__Exercise brief__. Using the records below, give the number of lines where the word "button" appears, with no further output.

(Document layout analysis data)
+ + +

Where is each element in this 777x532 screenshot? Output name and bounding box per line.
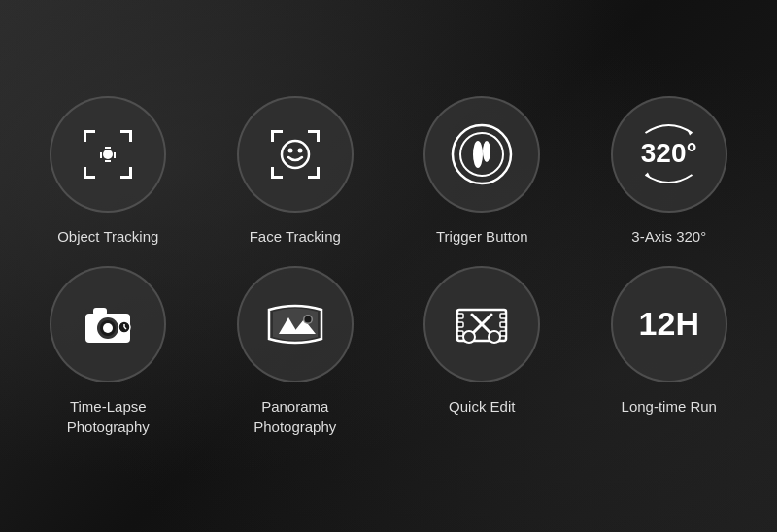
svg-point-8 xyxy=(103,150,113,159)
rotation-arc-bottom-icon xyxy=(632,171,705,186)
object-tracking-icon-circle xyxy=(50,96,166,213)
trigger-button-icon-circle xyxy=(423,96,540,213)
feature-3axis: 320° 3-Axis 320° xyxy=(581,96,759,247)
longtime-text: 12H xyxy=(639,305,699,343)
rotation-arc-icon xyxy=(632,121,705,137)
svg-rect-11 xyxy=(100,152,102,158)
feature-object-tracking: Object Tracking xyxy=(19,96,197,247)
svg-point-34 xyxy=(103,323,113,333)
svg-rect-45 xyxy=(457,331,463,336)
svg-rect-10 xyxy=(105,160,111,162)
svg-rect-9 xyxy=(105,147,111,149)
svg-rect-44 xyxy=(457,322,463,327)
feature-panorama: Panorama Photography xyxy=(207,266,385,437)
svg-point-22 xyxy=(287,148,292,152)
quick-edit-icon-circle xyxy=(423,266,540,382)
quick-edit-label: Quick Edit xyxy=(449,396,515,416)
svg-rect-12 xyxy=(114,152,116,158)
timelapse-label: Time-Lapse Photography xyxy=(67,396,150,437)
timelapse-icon xyxy=(74,290,142,358)
svg-rect-48 xyxy=(500,331,506,336)
3axis-text: 320° xyxy=(641,139,697,169)
trigger-button-icon xyxy=(448,120,516,188)
svg-rect-31 xyxy=(93,308,107,316)
svg-rect-16 xyxy=(317,130,320,142)
svg-rect-18 xyxy=(271,167,274,179)
svg-point-41 xyxy=(304,316,311,322)
svg-rect-5 xyxy=(84,167,86,179)
features-grid: Object Tracking Fa xyxy=(0,67,777,466)
svg-rect-3 xyxy=(129,130,132,142)
feature-quick-edit: Quick Edit xyxy=(393,266,571,437)
svg-rect-7 xyxy=(129,167,132,179)
3axis-icon-circle: 320° xyxy=(611,96,727,213)
longtime-icon-circle: 12H xyxy=(611,266,727,382)
svg-rect-47 xyxy=(500,322,506,327)
svg-point-51 xyxy=(463,331,475,343)
feature-timelapse: Time-Lapse Photography xyxy=(19,266,197,437)
feature-longtime-run: 12H Long-time Run xyxy=(581,266,759,437)
feature-trigger-button: Trigger Button xyxy=(393,96,571,247)
quick-edit-icon xyxy=(448,290,516,358)
feature-face-tracking: Face Tracking xyxy=(207,96,385,247)
panorama-label: Panorama Photography xyxy=(253,396,336,437)
svg-rect-43 xyxy=(457,314,463,318)
svg-rect-46 xyxy=(500,314,506,318)
svg-point-52 xyxy=(489,331,500,343)
trigger-button-label: Trigger Button xyxy=(436,226,528,247)
object-tracking-icon xyxy=(74,120,142,188)
svg-point-26 xyxy=(473,141,483,168)
svg-rect-1 xyxy=(84,130,86,142)
svg-point-23 xyxy=(297,148,302,152)
object-tracking-label: Object Tracking xyxy=(57,226,158,247)
face-tracking-icon xyxy=(261,120,329,188)
svg-point-27 xyxy=(483,141,490,162)
longtime-run-label: Long-time Run xyxy=(622,396,717,416)
panorama-icon xyxy=(261,290,329,358)
face-tracking-icon-circle xyxy=(237,96,354,213)
panorama-icon-circle xyxy=(237,266,354,382)
3axis-label: 3-Axis 320° xyxy=(631,226,706,247)
svg-rect-14 xyxy=(271,130,274,142)
timelapse-icon-circle xyxy=(50,266,166,382)
svg-rect-20 xyxy=(317,167,320,179)
svg-point-21 xyxy=(282,141,309,168)
face-tracking-label: Face Tracking xyxy=(250,226,341,247)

+ + +

__Answer to the exercise__. 4